WORK TO BE COMPLETED: Reproduce the section of the listing that begins at the line containing "de Coach, ses" and finishes at the line containing "Bestellen & nach Hause liefern lassen". Include both end lines and nothing beyond them.

INPUT DATA:
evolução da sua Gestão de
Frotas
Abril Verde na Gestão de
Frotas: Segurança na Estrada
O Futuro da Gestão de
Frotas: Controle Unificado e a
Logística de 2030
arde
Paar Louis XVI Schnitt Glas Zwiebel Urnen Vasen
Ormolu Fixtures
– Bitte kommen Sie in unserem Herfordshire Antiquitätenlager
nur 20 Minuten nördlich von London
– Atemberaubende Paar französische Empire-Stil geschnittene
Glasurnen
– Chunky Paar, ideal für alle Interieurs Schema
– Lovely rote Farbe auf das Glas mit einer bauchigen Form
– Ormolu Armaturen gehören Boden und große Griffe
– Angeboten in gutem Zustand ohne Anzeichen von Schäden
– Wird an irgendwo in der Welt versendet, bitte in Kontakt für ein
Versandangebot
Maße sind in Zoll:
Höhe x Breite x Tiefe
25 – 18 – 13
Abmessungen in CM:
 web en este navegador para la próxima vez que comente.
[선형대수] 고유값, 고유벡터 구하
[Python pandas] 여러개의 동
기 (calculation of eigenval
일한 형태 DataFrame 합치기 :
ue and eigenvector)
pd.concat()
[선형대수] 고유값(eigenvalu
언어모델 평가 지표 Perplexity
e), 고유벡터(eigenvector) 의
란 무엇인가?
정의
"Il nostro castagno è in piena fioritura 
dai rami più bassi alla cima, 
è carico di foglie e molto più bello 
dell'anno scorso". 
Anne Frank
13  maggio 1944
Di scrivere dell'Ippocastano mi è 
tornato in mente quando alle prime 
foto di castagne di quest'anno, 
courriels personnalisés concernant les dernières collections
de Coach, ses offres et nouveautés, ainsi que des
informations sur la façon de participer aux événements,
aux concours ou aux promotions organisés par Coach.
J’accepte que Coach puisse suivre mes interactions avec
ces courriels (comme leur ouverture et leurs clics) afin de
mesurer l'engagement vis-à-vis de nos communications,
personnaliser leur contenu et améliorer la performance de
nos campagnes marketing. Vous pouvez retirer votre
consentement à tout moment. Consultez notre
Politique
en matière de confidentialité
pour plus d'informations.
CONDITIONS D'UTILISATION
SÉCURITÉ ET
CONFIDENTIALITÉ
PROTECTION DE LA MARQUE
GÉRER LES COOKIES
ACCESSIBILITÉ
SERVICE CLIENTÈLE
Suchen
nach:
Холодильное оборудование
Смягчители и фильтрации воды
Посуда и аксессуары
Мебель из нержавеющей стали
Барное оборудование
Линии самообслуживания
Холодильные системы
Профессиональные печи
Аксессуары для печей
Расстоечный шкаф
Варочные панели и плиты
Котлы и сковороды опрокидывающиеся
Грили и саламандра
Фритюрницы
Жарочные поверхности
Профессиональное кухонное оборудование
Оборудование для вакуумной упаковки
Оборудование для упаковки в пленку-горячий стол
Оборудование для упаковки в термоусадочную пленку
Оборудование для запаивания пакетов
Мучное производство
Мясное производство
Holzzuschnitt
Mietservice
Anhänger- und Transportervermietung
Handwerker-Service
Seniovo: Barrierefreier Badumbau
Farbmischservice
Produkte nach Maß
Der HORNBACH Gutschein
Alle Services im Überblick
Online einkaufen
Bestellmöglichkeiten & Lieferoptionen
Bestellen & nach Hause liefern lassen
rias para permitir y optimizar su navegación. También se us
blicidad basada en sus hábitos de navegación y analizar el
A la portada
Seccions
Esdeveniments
--
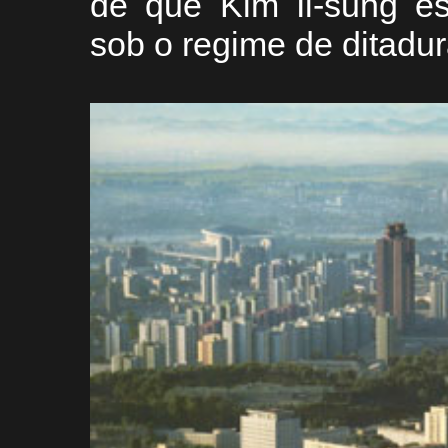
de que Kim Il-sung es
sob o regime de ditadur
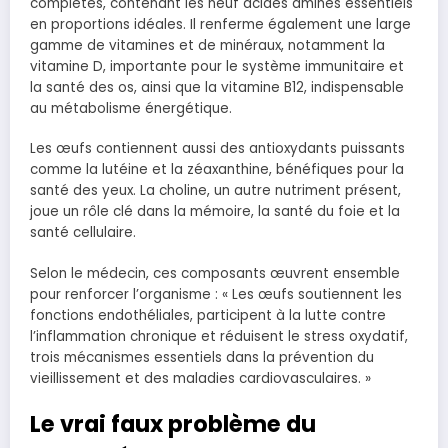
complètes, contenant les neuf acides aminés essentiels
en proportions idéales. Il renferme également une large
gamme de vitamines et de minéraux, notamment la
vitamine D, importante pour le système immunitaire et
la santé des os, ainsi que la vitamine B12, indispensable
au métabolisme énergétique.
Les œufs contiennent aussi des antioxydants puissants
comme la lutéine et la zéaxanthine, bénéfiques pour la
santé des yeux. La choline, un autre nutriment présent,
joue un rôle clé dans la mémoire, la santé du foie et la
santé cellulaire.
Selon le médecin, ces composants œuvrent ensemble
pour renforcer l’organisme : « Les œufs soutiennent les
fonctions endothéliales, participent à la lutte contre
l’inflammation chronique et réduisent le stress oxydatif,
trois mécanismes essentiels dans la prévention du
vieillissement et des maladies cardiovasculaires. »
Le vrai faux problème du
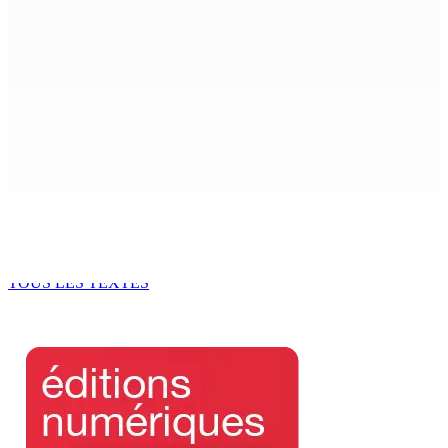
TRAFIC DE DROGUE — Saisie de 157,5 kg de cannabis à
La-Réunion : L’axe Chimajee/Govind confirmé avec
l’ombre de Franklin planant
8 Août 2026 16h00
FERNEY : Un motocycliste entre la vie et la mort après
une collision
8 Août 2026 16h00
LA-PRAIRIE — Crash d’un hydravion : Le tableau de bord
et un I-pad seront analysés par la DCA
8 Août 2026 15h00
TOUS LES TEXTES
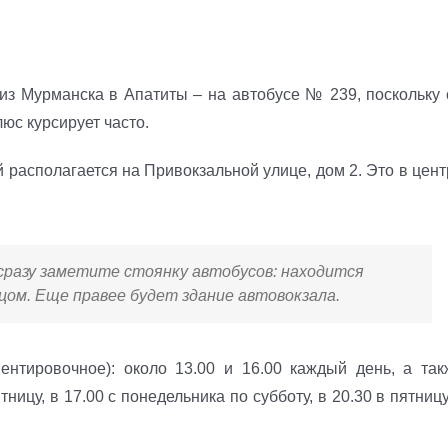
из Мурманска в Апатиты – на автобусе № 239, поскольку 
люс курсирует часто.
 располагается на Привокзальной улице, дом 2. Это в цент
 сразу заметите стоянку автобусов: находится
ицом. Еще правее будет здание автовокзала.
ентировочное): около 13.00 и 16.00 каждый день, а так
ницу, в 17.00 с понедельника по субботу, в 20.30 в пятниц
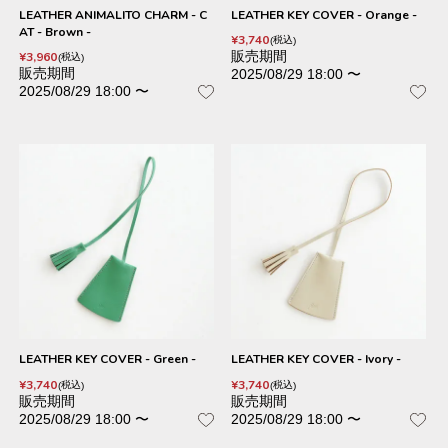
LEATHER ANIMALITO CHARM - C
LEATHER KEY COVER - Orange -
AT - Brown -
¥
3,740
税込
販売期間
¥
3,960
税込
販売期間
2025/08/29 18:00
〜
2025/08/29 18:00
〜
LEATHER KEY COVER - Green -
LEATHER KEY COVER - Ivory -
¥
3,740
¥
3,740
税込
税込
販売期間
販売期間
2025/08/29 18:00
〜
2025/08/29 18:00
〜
* * *
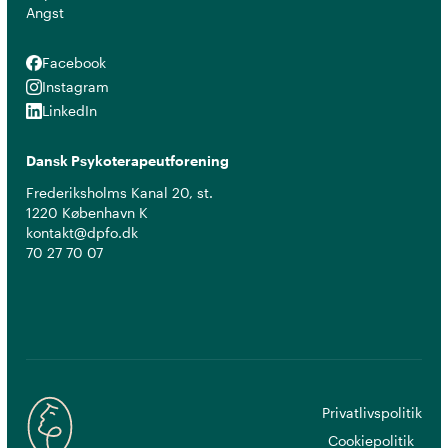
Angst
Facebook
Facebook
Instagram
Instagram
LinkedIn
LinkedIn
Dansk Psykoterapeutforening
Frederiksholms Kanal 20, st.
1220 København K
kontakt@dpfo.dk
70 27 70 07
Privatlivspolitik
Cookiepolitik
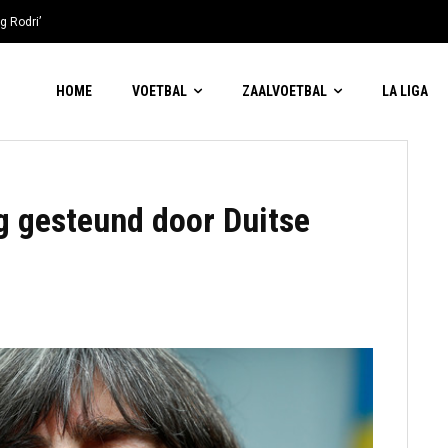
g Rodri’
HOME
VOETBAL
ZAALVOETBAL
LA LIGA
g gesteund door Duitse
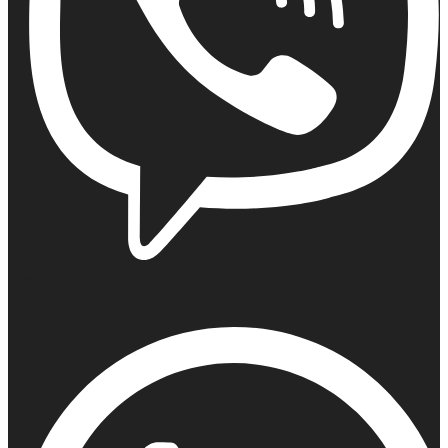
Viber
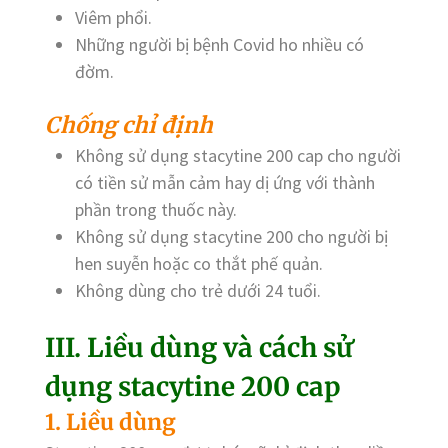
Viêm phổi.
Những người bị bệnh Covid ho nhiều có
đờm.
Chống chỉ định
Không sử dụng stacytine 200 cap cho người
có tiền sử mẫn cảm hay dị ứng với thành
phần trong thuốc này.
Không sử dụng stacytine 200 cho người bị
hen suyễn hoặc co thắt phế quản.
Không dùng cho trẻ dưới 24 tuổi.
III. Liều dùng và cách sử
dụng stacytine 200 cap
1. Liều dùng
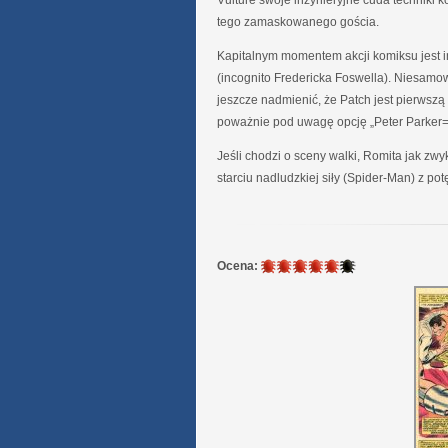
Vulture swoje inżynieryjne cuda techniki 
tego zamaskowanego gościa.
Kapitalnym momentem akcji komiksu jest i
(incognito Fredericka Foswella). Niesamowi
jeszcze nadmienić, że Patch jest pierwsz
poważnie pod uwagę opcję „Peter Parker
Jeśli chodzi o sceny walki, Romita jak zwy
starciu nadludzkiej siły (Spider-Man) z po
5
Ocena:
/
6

WRITTEN RESPONSE:
de Coach, ses offres et nouveautés, ainsi que des
informations sur la façon de participer aux événements,
aux concours ou aux promotions organisés par Coach.
J’accepte que Coach puisse suivre mes interactions avec
ces courriels (comme leur ouverture et leurs clics) afin de
mesurer l'engagement vis-à-vis de nos communications,
personnaliser leur contenu et améliorer la performance de
nos campagnes marketing. Vous pouvez retirer votre
consentement à tout moment. Consultez notre
Politique
en matière de confidentialité
pour plus d'informations.
CONDITIONS D'UTILISATION
SÉCURITÉ ET
CONFIDENTIALITÉ
PROTECTION DE LA MARQUE
GÉRER LES COOKIES
ACCESSIBILITÉ
SERVICE CLIENTÈLE
Suchen
nach:
Холодильное оборудование
Смягчители и фильтрации воды
Посуда и аксессуары
Мебель из нержавеющей стали
Барное оборудование
Линии самообслуживания
Холодильные системы
Профессиональные печи
Аксессуары для печей
Расстоечный шкаф
Варочные панели и плиты
Котлы и сковороды опрокидывающиеся
Грили и саламандра
Фритюрницы
Жарочные поверхности
Профессиональное кухонное оборудование
Оборудование для вакуумной упаковки
Оборудование для упаковки в пленку-горячий стол
Оборудование для упаковки в термоусадочную пленку
Оборудование для запаивания пакетов
Мучное производство
Мясное производство
Holzzuschnitt
Mietservice
Anhänger- und Transportervermietung
Handwerker-Service
Seniovo: Barrierefreier Badumbau
Farbmischservice
Produkte nach Maß
Der HORNBACH Gutschein
Alle Services im Überblick
Online einkaufen
Bestellmöglichkeiten & Lieferoptionen
Bestellen & nach Hause liefern lassen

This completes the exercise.